Frage an Kirsten Kappert-Gonther von Bernd D. bezüglich Gesundheit
„Gegen den Tod auf der Organwarteliste“ e.V.
Dr. med. B. M.
Sehr geehrte Frau Kappert-Gonther,
Der Presse habe ich entnommen, dass Sie starke Bedenken gegenüber der Einführung der sogenannten Widerspruchslösung in das deutsche Transplantationsrecht haben.
Wir Mitglieder des Vereins „Gegen den Tod auf der Organwarteliste“ und wir möchten Ihnen gern ein Argument vorstellen, dass in der bisherigen Debatte fast keine Rolle gespielt hat.

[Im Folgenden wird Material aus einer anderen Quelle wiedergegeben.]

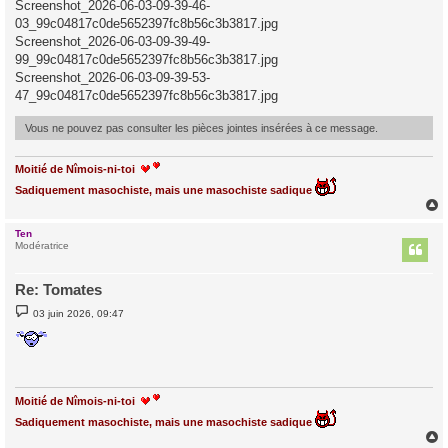
Screenshot_2026-06-03-09-39-46-
03_99c04817c0de5652397fc8b56c3b3817.jpg
Screenshot_2026-06-03-09-39-49-
99_99c04817c0de5652397fc8b56c3b3817.jpg
Screenshot_2026-06-03-09-39-53-
47_99c04817c0de5652397fc8b56c3b3817.jpg
Vous ne pouvez pas consulter les pièces jointes insérées à ce message.
Moitié de Nîmois-ni-toi
Sadiquement masochiste, mais une masochiste sadique
Ten
t
Modératrice
Re: Tomates
M
03 juin 2026, 09:47
e
s
s
a
g
e
Moitié de Nîmois-ni-toi
Sadiquement masochiste, mais une masochiste sadique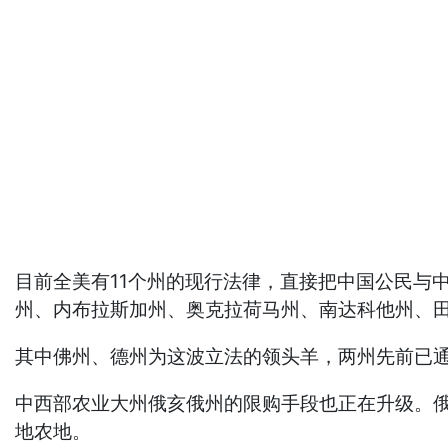
目前全美有11个州的现行法律，直接把中国公民与
州、内布拉斯加州、奥克拉荷马州、南达科他州、
其中佛州、德州为这波立法的领头羊，两州先前已
中西部农业大州俄亥俄州的限购手段也正在升级。俄
地农地。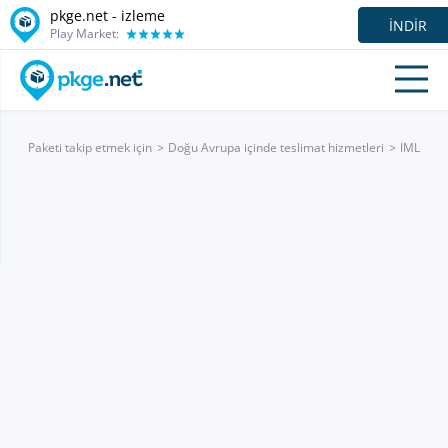
pkge.net -
izleme
İNDIR
Play Market:
Paketi takip etmek için
Doğu Avrupa içinde teslimat hizmetleri
IML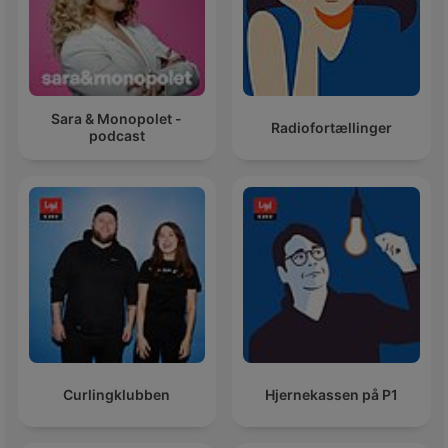
Sara & Monopolet -
Radiofortællinger
podcast
Curlingklubben
Hjernekassen på P1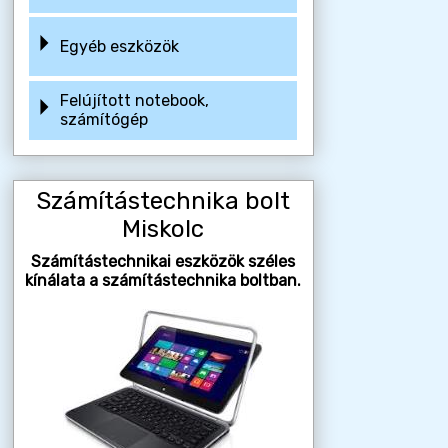
Egyéb eszközök
Felújított notebook,
számítógép
Számítástechnika bolt
Miskolc
Számítástechnikai eszközök széles
kínálata a számítástechnika boltban.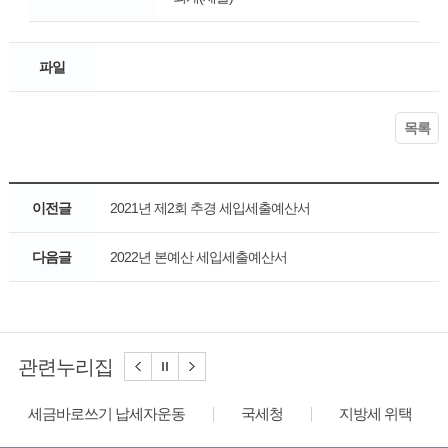
파일
목록
이전글
2021년 제2회 추경 세입세출예산서
다음글
2022년 본예산 세입세출예산서
관련누리집
세금바로쓰기 납세자운동
국세청
지방세 위택스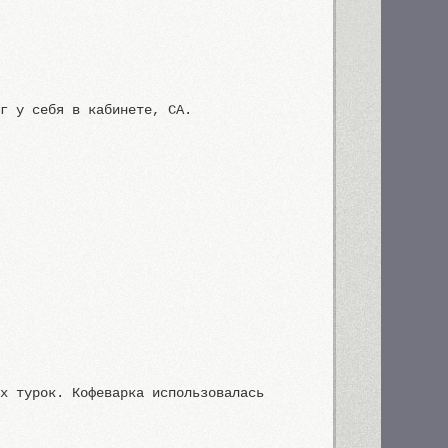
аг у себя в кабинете, CA.
ых турок. Кофеварка использовалась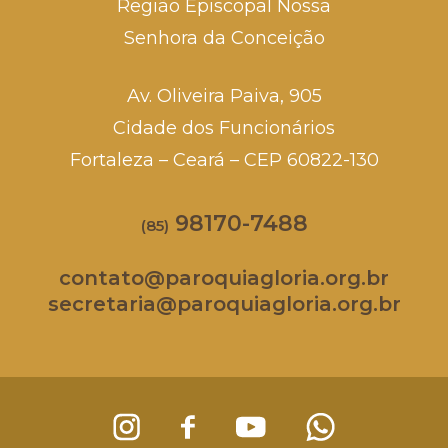
Região Episcopal Nossa
Senhora da Conceição
Av. Oliveira Paiva, 905
Cidade dos Funcionários
Fortaleza – Ceará – CEP 60822-130
98170-7488
(85)
contato@paroquiagloria.org.br
secretaria@paroquiagloria.org.br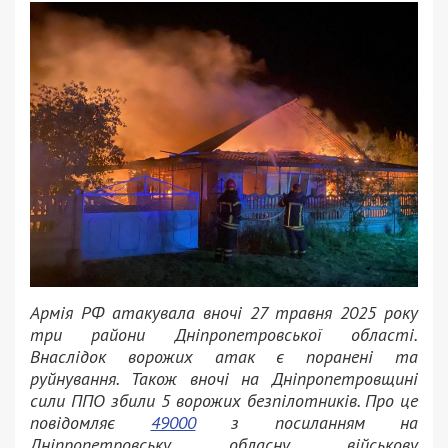
Армія РФ атакувала вночі 27 травня 2025 року
три райони Дніпропетровської області.
Внаслідок ворожих атак є поранені та
руйнування. Також вночі на Дніпропетровщині
сили ППО збили 5 ворожих безпілотників. Про це
повідомляє
49000
з посиланням на
Дніпропетровську обласну військову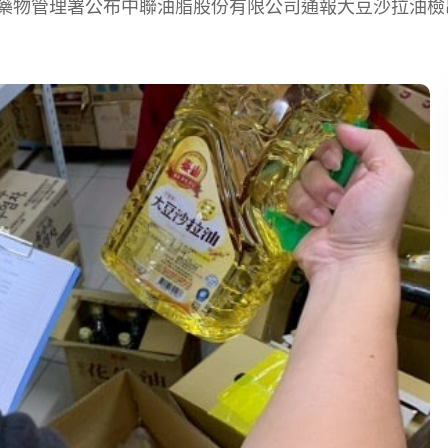
品藥物管理署公布中聯油脂股份有限公司通報大豆沙拉油檢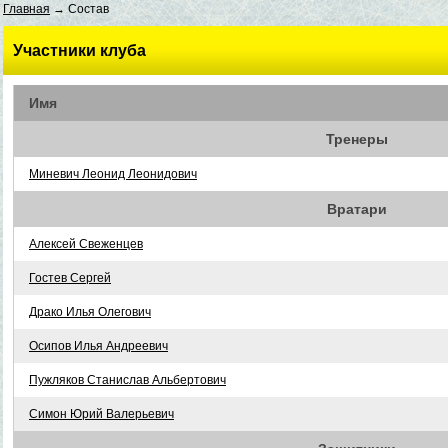
Главная
→ Состав
Участники клуба
Имя
Тренеры
Миневич Леонид Леонидович
Вратари
Алексей Свеженцев
Гостев Сергей
Драко Илья Олегович
Осипов Илья Андреевич
Пужляков Станислав Альбертович
Симон Юрий Валерьевич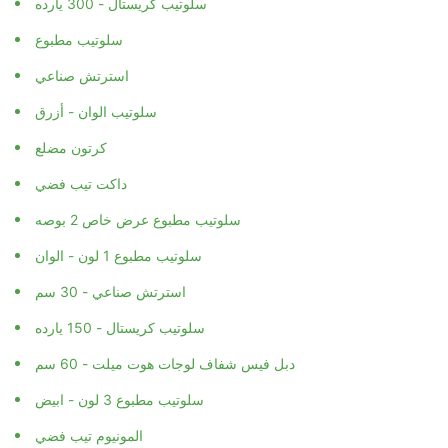
سلوتيب كريستال - 300 يارده
سلوتيب مطبوع
استرتش صناعي
سلوتيب الوان - أزرق
كرتون مضلع
داكت تيب فضي
سلوتيب مطبوع عرض خاص 2 بوصه
سلوتيب مطبوع 1 لون - الوان
استرتش صناعي - 30 سم
سلوتيب كريستال - 150 يارده
دبل فيس شفاف لوجات هوت ميلت - 60 سم
سلوتيب مطبوع 3 لون - ابيض
المونيوم تيب فضي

Die Organspende wird meist als ein Akt der Barmherzigkeit gegenüber Menschen in Not angesehen. Es geht um eine asymmetrische Beziehung zwischen einem großzügigen Menschen und einem Bedürftigen.
Ist das realistisch? Wir alle können gar nicht wissen, ob wir einmal zu potentiellen Spendern werden, weil wir nach einem dramatischen Ereignis hirntot auf einer Intensivstation liegen, oder ob wir selbst oder ein uns lieber und wichtiger Mensch einmal dringend ein Spenderorgan brauchen wird.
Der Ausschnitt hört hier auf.